Calas referred to himself in Artforum in the early 1980s as a “poet, diagnostician, and polemicist” (264). The great contribution of Hoff’s book is to present a picture of Calas that gives equal weight to each of these facets of Calas’s personality. There has already been a renaissance of work on Greek surrealism in recent years: from Michalis Chrysanthopoulos’s (2012) and Nikos Sigalas’s (2012) books in Greek to Effie Rentzou’s (2010) incisive study in French. I trust that Hoff’s Nicolas Calas, with its lengthy Appendix of unpublished materials, its exhaustive bibliography, and its extensive citations of poems, letters, and essays—some published and many translated for the first time (the originals always helpfully appear in-text or in the notes)—will serve as an important sourcebook for the further study of Calas, and I hope that it will spur critical work on many of the important questions it broaches.

Katerina Stergiopoulou
Claremont McKenna College
Katerina Stergiopoulou

Katerina Stergiopoulou is Assistant Professor of Literature at Claremont McKenna College, specializing in American and European twentieth-century poetry and poetics, as well as in translation studies.
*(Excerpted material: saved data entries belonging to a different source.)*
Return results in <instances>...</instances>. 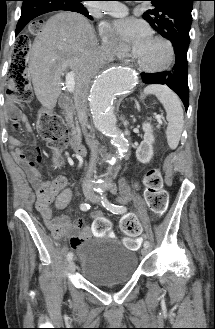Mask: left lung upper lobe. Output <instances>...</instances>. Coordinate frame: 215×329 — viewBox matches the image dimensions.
Returning <instances> with one entry per match:
<instances>
[{
	"instance_id": "1",
	"label": "left lung upper lobe",
	"mask_w": 215,
	"mask_h": 329,
	"mask_svg": "<svg viewBox=\"0 0 215 329\" xmlns=\"http://www.w3.org/2000/svg\"><path fill=\"white\" fill-rule=\"evenodd\" d=\"M153 9L143 14L144 19L162 37L189 46L192 6L195 0H149Z\"/></svg>"
}]
</instances>
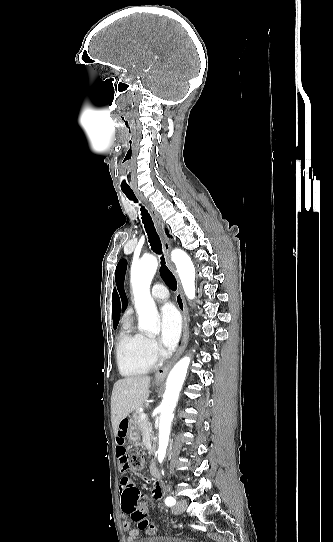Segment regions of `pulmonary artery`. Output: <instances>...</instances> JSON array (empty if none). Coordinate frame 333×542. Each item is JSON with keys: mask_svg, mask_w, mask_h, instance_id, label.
<instances>
[{"mask_svg": "<svg viewBox=\"0 0 333 542\" xmlns=\"http://www.w3.org/2000/svg\"><path fill=\"white\" fill-rule=\"evenodd\" d=\"M165 287L161 283H155L150 291V296L159 303H162L168 299V295H164Z\"/></svg>", "mask_w": 333, "mask_h": 542, "instance_id": "obj_1", "label": "pulmonary artery"}]
</instances>
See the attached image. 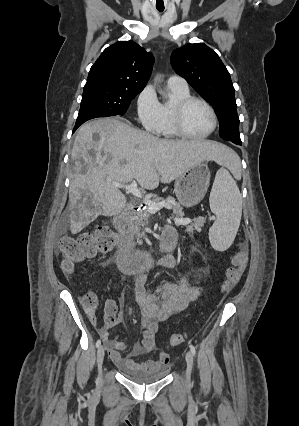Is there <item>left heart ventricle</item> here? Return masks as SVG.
<instances>
[{"mask_svg": "<svg viewBox=\"0 0 299 426\" xmlns=\"http://www.w3.org/2000/svg\"><path fill=\"white\" fill-rule=\"evenodd\" d=\"M186 129L192 134H205L213 124L210 111L199 102L192 103L186 110L184 116Z\"/></svg>", "mask_w": 299, "mask_h": 426, "instance_id": "b2bd125f", "label": "left heart ventricle"}]
</instances>
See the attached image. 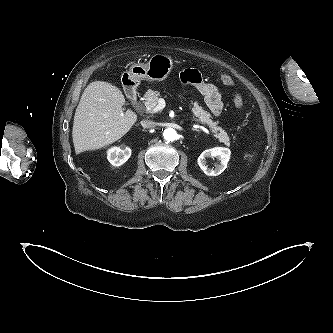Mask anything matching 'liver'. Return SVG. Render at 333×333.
<instances>
[{"label": "liver", "instance_id": "6515ba94", "mask_svg": "<svg viewBox=\"0 0 333 333\" xmlns=\"http://www.w3.org/2000/svg\"><path fill=\"white\" fill-rule=\"evenodd\" d=\"M122 92L110 83L91 82L76 108L72 138L76 153L99 149L123 137L134 125L137 115L123 112Z\"/></svg>", "mask_w": 333, "mask_h": 333}]
</instances>
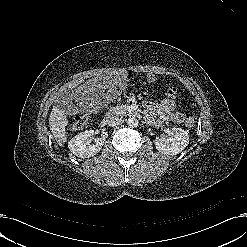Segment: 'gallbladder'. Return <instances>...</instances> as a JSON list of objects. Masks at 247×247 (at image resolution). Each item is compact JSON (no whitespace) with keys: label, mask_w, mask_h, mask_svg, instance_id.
I'll return each mask as SVG.
<instances>
[{"label":"gallbladder","mask_w":247,"mask_h":247,"mask_svg":"<svg viewBox=\"0 0 247 247\" xmlns=\"http://www.w3.org/2000/svg\"><path fill=\"white\" fill-rule=\"evenodd\" d=\"M70 94H71V90L70 89H65V91L61 95V100L64 101V104L62 105L63 106V110L66 113H71V112L74 111V107L71 104L68 103L69 99H70Z\"/></svg>","instance_id":"1"}]
</instances>
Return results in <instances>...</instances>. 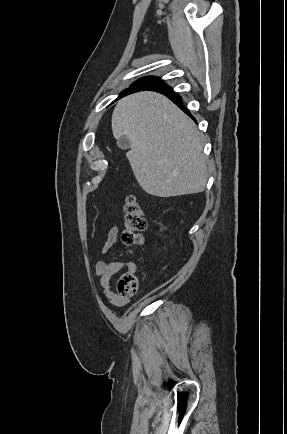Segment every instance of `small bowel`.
<instances>
[{"label":"small bowel","mask_w":287,"mask_h":434,"mask_svg":"<svg viewBox=\"0 0 287 434\" xmlns=\"http://www.w3.org/2000/svg\"><path fill=\"white\" fill-rule=\"evenodd\" d=\"M118 227L113 226L107 233L106 239L102 245V253L107 254L117 241ZM126 269L129 271H134V266L123 260H113V261H99L96 264V276L98 282L103 289V293L109 303L114 306H122L129 302V299L122 298L115 294L111 287L112 277Z\"/></svg>","instance_id":"small-bowel-1"}]
</instances>
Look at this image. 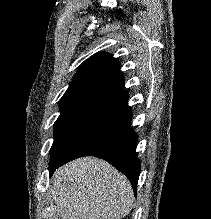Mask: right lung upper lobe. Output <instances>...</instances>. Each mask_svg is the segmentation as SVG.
I'll list each match as a JSON object with an SVG mask.
<instances>
[{"instance_id": "obj_1", "label": "right lung upper lobe", "mask_w": 211, "mask_h": 219, "mask_svg": "<svg viewBox=\"0 0 211 219\" xmlns=\"http://www.w3.org/2000/svg\"><path fill=\"white\" fill-rule=\"evenodd\" d=\"M119 61L106 53H96L79 67L61 103L92 99L122 107L128 102Z\"/></svg>"}]
</instances>
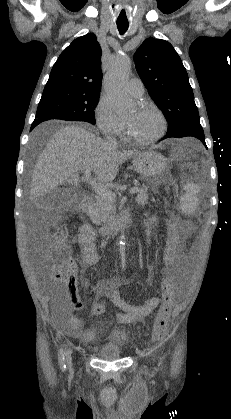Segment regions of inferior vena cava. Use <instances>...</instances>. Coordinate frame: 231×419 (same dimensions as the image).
<instances>
[{"mask_svg":"<svg viewBox=\"0 0 231 419\" xmlns=\"http://www.w3.org/2000/svg\"><path fill=\"white\" fill-rule=\"evenodd\" d=\"M106 140H107V144H108L109 148H111V149H117L118 148V143H117V140L115 139V137H113L111 135H106Z\"/></svg>","mask_w":231,"mask_h":419,"instance_id":"1","label":"inferior vena cava"}]
</instances>
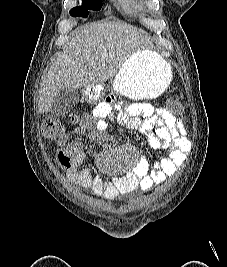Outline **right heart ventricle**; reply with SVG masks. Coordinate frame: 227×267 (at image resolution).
Listing matches in <instances>:
<instances>
[{
    "mask_svg": "<svg viewBox=\"0 0 227 267\" xmlns=\"http://www.w3.org/2000/svg\"><path fill=\"white\" fill-rule=\"evenodd\" d=\"M118 4L124 11L128 13L139 10L141 6L139 0H118Z\"/></svg>",
    "mask_w": 227,
    "mask_h": 267,
    "instance_id": "obj_1",
    "label": "right heart ventricle"
}]
</instances>
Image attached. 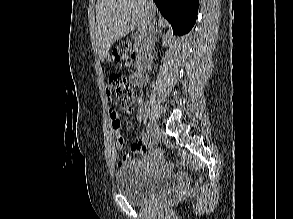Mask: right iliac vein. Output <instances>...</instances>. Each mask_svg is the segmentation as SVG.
Returning <instances> with one entry per match:
<instances>
[{
  "instance_id": "1",
  "label": "right iliac vein",
  "mask_w": 293,
  "mask_h": 219,
  "mask_svg": "<svg viewBox=\"0 0 293 219\" xmlns=\"http://www.w3.org/2000/svg\"><path fill=\"white\" fill-rule=\"evenodd\" d=\"M148 129L151 136H155L159 132V125L155 121H150Z\"/></svg>"
}]
</instances>
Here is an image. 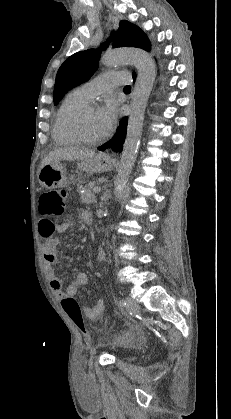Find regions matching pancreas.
<instances>
[{
	"mask_svg": "<svg viewBox=\"0 0 231 419\" xmlns=\"http://www.w3.org/2000/svg\"><path fill=\"white\" fill-rule=\"evenodd\" d=\"M96 201V196L94 195L92 188H87L84 193H81L82 204H92L96 203Z\"/></svg>",
	"mask_w": 231,
	"mask_h": 419,
	"instance_id": "1",
	"label": "pancreas"
}]
</instances>
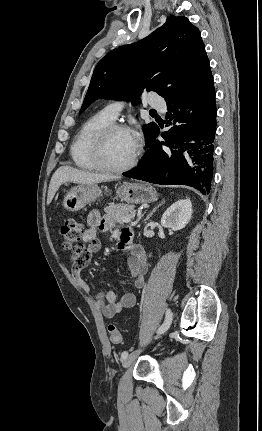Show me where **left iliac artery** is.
<instances>
[{"instance_id": "obj_1", "label": "left iliac artery", "mask_w": 262, "mask_h": 431, "mask_svg": "<svg viewBox=\"0 0 262 431\" xmlns=\"http://www.w3.org/2000/svg\"><path fill=\"white\" fill-rule=\"evenodd\" d=\"M172 315L173 314H172L171 310L167 309L166 310L165 320H164L163 324L160 326V328L157 331L158 334H161V333L165 332L169 328V326H170V324L172 322ZM127 355H128V353L126 351H124L121 354V358L125 359L127 357Z\"/></svg>"}]
</instances>
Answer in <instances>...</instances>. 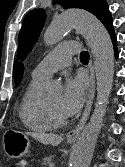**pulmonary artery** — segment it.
<instances>
[{"label":"pulmonary artery","instance_id":"e3ab8cb5","mask_svg":"<svg viewBox=\"0 0 125 167\" xmlns=\"http://www.w3.org/2000/svg\"><path fill=\"white\" fill-rule=\"evenodd\" d=\"M78 47L79 44L73 40L61 43L37 64L32 71V77L46 80L54 72L67 67Z\"/></svg>","mask_w":125,"mask_h":167}]
</instances>
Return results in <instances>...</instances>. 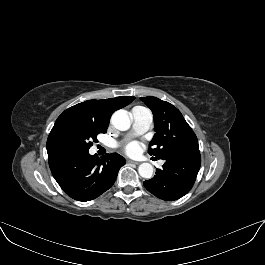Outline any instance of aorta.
<instances>
[{
	"instance_id": "obj_1",
	"label": "aorta",
	"mask_w": 265,
	"mask_h": 265,
	"mask_svg": "<svg viewBox=\"0 0 265 265\" xmlns=\"http://www.w3.org/2000/svg\"><path fill=\"white\" fill-rule=\"evenodd\" d=\"M111 123L117 130L126 131L131 126V119L126 112L119 110L112 115ZM138 172L141 177L150 179L154 168L150 163H142L138 167Z\"/></svg>"
}]
</instances>
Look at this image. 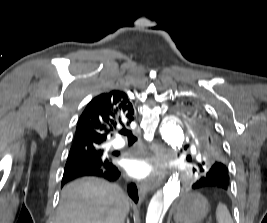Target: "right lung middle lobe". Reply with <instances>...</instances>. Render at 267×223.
Masks as SVG:
<instances>
[{
	"mask_svg": "<svg viewBox=\"0 0 267 223\" xmlns=\"http://www.w3.org/2000/svg\"><path fill=\"white\" fill-rule=\"evenodd\" d=\"M112 163L110 153L101 147L84 145L70 149L64 172L72 171L83 166L95 164L97 166Z\"/></svg>",
	"mask_w": 267,
	"mask_h": 223,
	"instance_id": "1",
	"label": "right lung middle lobe"
}]
</instances>
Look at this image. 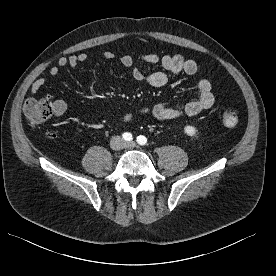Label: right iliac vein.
Here are the masks:
<instances>
[{"label":"right iliac vein","mask_w":276,"mask_h":276,"mask_svg":"<svg viewBox=\"0 0 276 276\" xmlns=\"http://www.w3.org/2000/svg\"><path fill=\"white\" fill-rule=\"evenodd\" d=\"M122 146H123V142H122V139L120 137H115L111 141V147L114 150H119Z\"/></svg>","instance_id":"63e3f726"}]
</instances>
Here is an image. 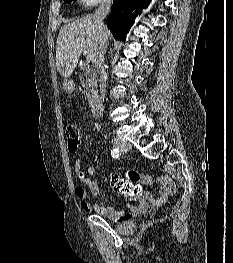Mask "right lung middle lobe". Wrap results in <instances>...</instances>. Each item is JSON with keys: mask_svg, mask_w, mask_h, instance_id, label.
Listing matches in <instances>:
<instances>
[{"mask_svg": "<svg viewBox=\"0 0 233 263\" xmlns=\"http://www.w3.org/2000/svg\"><path fill=\"white\" fill-rule=\"evenodd\" d=\"M66 3H70L72 0H64ZM76 1V0H73Z\"/></svg>", "mask_w": 233, "mask_h": 263, "instance_id": "dd1d6c3e", "label": "right lung middle lobe"}]
</instances>
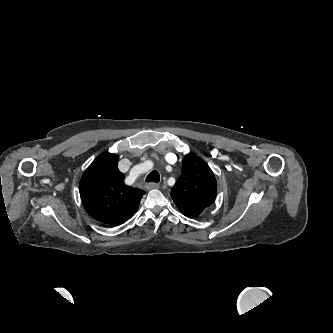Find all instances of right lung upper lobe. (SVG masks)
Instances as JSON below:
<instances>
[{"instance_id":"1","label":"right lung upper lobe","mask_w":333,"mask_h":333,"mask_svg":"<svg viewBox=\"0 0 333 333\" xmlns=\"http://www.w3.org/2000/svg\"><path fill=\"white\" fill-rule=\"evenodd\" d=\"M117 163L115 154L101 153L86 169L79 184L87 213L99 222L116 226L135 214L145 193L124 184Z\"/></svg>"}]
</instances>
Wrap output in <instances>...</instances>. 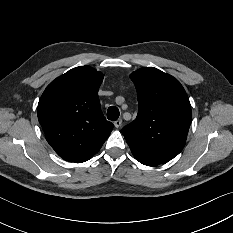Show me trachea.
<instances>
[{"instance_id":"obj_1","label":"trachea","mask_w":233,"mask_h":233,"mask_svg":"<svg viewBox=\"0 0 233 233\" xmlns=\"http://www.w3.org/2000/svg\"><path fill=\"white\" fill-rule=\"evenodd\" d=\"M119 114H120L119 109L116 106H111L107 110V118L109 120L112 121L117 120L119 118Z\"/></svg>"}]
</instances>
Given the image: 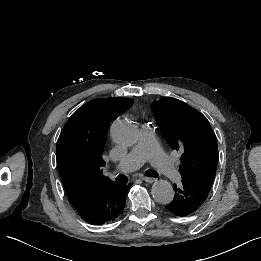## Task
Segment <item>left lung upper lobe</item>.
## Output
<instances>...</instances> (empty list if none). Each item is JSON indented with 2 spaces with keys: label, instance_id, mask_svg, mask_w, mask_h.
I'll return each instance as SVG.
<instances>
[{
  "label": "left lung upper lobe",
  "instance_id": "5c2ea615",
  "mask_svg": "<svg viewBox=\"0 0 261 261\" xmlns=\"http://www.w3.org/2000/svg\"><path fill=\"white\" fill-rule=\"evenodd\" d=\"M154 116L169 146L180 150L179 172L209 190L219 160L217 140L206 117L175 98L153 101Z\"/></svg>",
  "mask_w": 261,
  "mask_h": 261
}]
</instances>
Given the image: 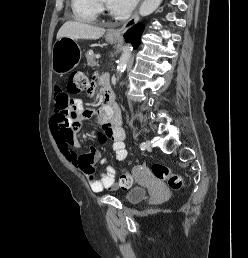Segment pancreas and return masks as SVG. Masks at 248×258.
Segmentation results:
<instances>
[{
    "label": "pancreas",
    "instance_id": "1",
    "mask_svg": "<svg viewBox=\"0 0 248 258\" xmlns=\"http://www.w3.org/2000/svg\"><path fill=\"white\" fill-rule=\"evenodd\" d=\"M94 57H95V54L93 53L92 50H89L86 53V59H87L88 66H91V67L98 66V62L95 61Z\"/></svg>",
    "mask_w": 248,
    "mask_h": 258
}]
</instances>
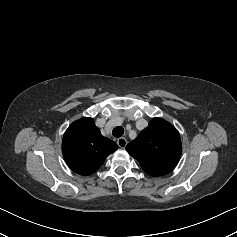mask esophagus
Here are the masks:
<instances>
[{
    "instance_id": "1",
    "label": "esophagus",
    "mask_w": 237,
    "mask_h": 237,
    "mask_svg": "<svg viewBox=\"0 0 237 237\" xmlns=\"http://www.w3.org/2000/svg\"><path fill=\"white\" fill-rule=\"evenodd\" d=\"M117 144L120 148H125L127 145V140L125 138L121 137L117 140Z\"/></svg>"
}]
</instances>
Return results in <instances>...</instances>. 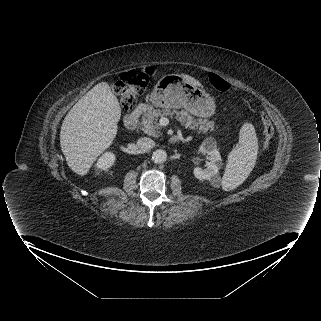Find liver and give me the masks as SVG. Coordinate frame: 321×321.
<instances>
[{"mask_svg":"<svg viewBox=\"0 0 321 321\" xmlns=\"http://www.w3.org/2000/svg\"><path fill=\"white\" fill-rule=\"evenodd\" d=\"M187 82L201 86L189 75ZM121 107L106 82L95 85L68 112L61 126L60 146L70 169L87 174L97 157L113 142Z\"/></svg>","mask_w":321,"mask_h":321,"instance_id":"1","label":"liver"}]
</instances>
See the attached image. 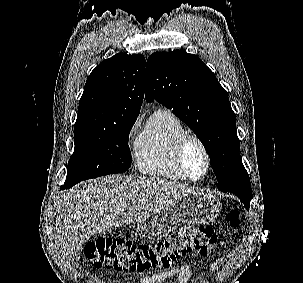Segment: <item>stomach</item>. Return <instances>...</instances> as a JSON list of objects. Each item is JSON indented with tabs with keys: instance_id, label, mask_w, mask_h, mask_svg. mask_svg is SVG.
Wrapping results in <instances>:
<instances>
[{
	"instance_id": "stomach-1",
	"label": "stomach",
	"mask_w": 303,
	"mask_h": 283,
	"mask_svg": "<svg viewBox=\"0 0 303 283\" xmlns=\"http://www.w3.org/2000/svg\"><path fill=\"white\" fill-rule=\"evenodd\" d=\"M221 210L219 199L210 193L196 192L176 198L165 207L138 222L144 238L160 239L174 231L180 223L208 224Z\"/></svg>"
}]
</instances>
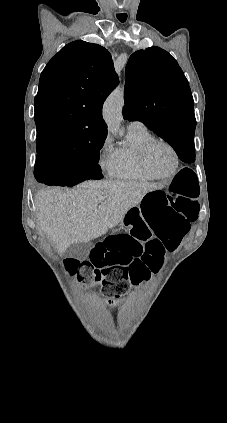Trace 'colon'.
Returning a JSON list of instances; mask_svg holds the SVG:
<instances>
[{
	"label": "colon",
	"instance_id": "1",
	"mask_svg": "<svg viewBox=\"0 0 227 423\" xmlns=\"http://www.w3.org/2000/svg\"><path fill=\"white\" fill-rule=\"evenodd\" d=\"M198 200L196 176L182 170L170 186L146 194L142 214L150 231L135 221L129 233L111 235L97 243L89 260L68 259L67 268L80 280L95 279L105 293L123 296L129 285L158 272L166 252L177 247L197 219Z\"/></svg>",
	"mask_w": 227,
	"mask_h": 423
}]
</instances>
Her essays on Ezra Pound, George Seferis, and Carl Schmitt have appeared in Journal of Modern Literature, Comparative Literature, and October.

REFERENCES CITED

Chrysanthopoulos, Michales (Χρυσανθόπουλος, Μιχάλης). 2012. «Εκατό χρόνια πέρασαν και ένα καράβι»: Ο ελληνικός υπερρεαλισμός και η κατασκευή της παράδοσης [“A hundred years have passed, and a boat”: Greek surrealism and the construction of tradition]. Athens: Agra.
Rentzou, Effie. 2010. Littérature malgré elle. Le surréalisme et la transformation du littéraire: la France, la Grèce, confrontations [Literature despite itself. Surrealism and the transformation of the literary: Comparisons between France and Greece]. Paris: Éditions Pleine Marge.
Sigalas, Nikos (Σιγάλας, Νίκος). 2012. ΟΑνδρέας Εμπειρίκος και η ιστορία του ελληνικού υπερρε-αλισμού: Ή μπροστά στην αμείλικτη αρχή της πραγματικότητας [Andreas Embirikos and the history of Greek surrealism: Or facing the inexorable principle of reality]. Athens: Agra.